#### Work task
Repeat each record exactly, skipping the pictures.

********

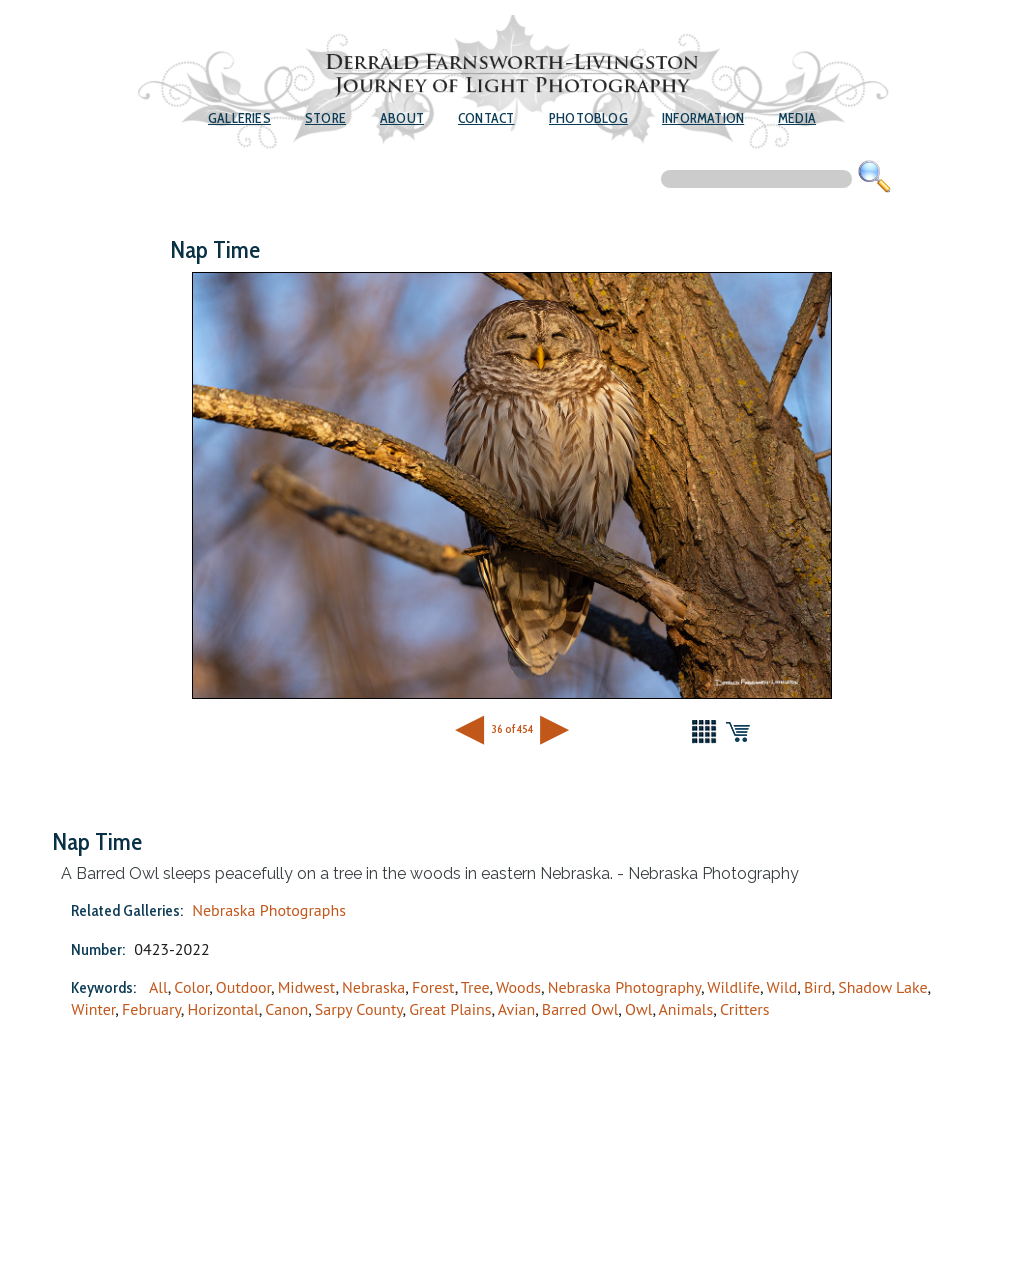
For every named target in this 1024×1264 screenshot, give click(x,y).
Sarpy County (359, 1009)
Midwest (307, 987)
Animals (686, 1009)
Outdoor (243, 987)
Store (325, 118)
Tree (475, 987)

********

#### Task answer
For every named target in this 1024×1264 screenshot, give click(x,y).
Sarpy County (359, 1009)
Midwest (307, 987)
Animals (686, 1009)
Outdoor (243, 987)
Store (325, 118)
Tree (475, 987)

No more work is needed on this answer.